A common reason for this is that your WATcloud profile is not associated with a registered affiliation13. You can confirm this by requesting a copy of your profile using the Profile Editor and checking whether the general.affiliations field contains a registered affiliation. If your affiliation is not registered, please have your group lead fill out the registration form.

Footnotes

  1. https://slurm.schedmd.com/ (opens in a new tab)

  2. Some WATcloud-specific details include the available resources (e.g. how GPUs are requested using shard and gpu GRES), the temporary disk setup (requested using the tmpdisk GRES, mounted at /tmp), and software availability (e.g. docker rootless and Compute Canada CVMFS).

  3. The Compute Canada CVMFS (opens in a new tab) is mounted at /cvmfs/soft.computecanada.ca on the compute nodes. It provides access to a wide variety of software via Lmod modules (opens in a new tab).

  4. sbatch is used to submit batch jobs to the SLURM cluster. For a full list of SLURM directives for sbatch, see the sbatch documentation (opens in a new tab).

  5. squeue displays information about jobs in the queue. For a full list of formatting options, see the squeue documentation (opens in a new tab).

  6. sacct displays accounting data for jobs and job steps. For more information, see the sacct documentation (opens in a new tab).

  7. For more information on viewing available resources, see the View available resources section.

  8. https://slurm.schedmd.com/gres.html (opens in a new tab)

  9. https://slurm.schedmd.com/job_container_tmpfs.html (opens in a new tab)

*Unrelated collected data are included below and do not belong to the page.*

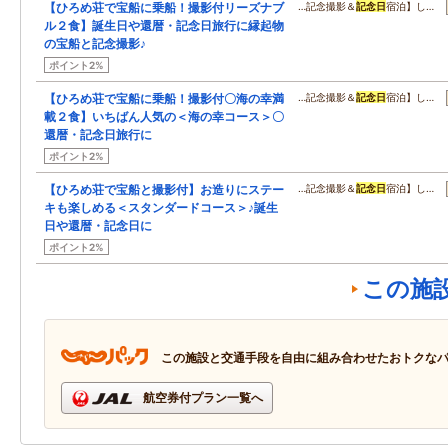
【ひろめ荘で宝船に乗船！撮影付リーズナブ
…記念撮影＆
記念日
宿泊】し…
ル２食】誕生日や還暦・記念日旅行に縁起物
の宝船と記念撮影♪
ポイント2%
【ひろめ荘で宝船に乗船！撮影付〇海の幸満
…記念撮影＆
記念日
宿泊】し…
載２食】いちばん人気の＜海の幸コース＞〇
還暦・記念日旅行に
ポイント2%
【ひろめ荘で宝船と撮影付】お造りにステー
…記念撮影＆
記念日
宿泊】し…
キも楽しめる＜スタンダードコース＞♪誕生
日や還暦・記念日に
ポイント2%
この施
この施設と交通手段を自由に組み合わせたおトクな
航空券付プラン一覧へ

  10. Note that size_in_MiB must not exceed the amount of VRAM on a single GPU (can be determined by dividing the amount of shard available on a node by the number of GPUs on that node). If you require more VRAM than a single GPU can provide, please use the --gres gpu flag instead (see below).

  11. For more information on GPU management, please refer to the GPU Management (opens in a new tab) SLURM documentation.

  12. https://cvmfs.readthedocs.io/en/stable/ (opens in a new tab)

  13. Registered affiliations are distinct from "legacy" affiliations14. More information about registered affiliations can be found here.

  14. Legacy affiliations have the prefix [Legacy]. We don't have sufficient information from these affiliations to support them in the SLURM environment.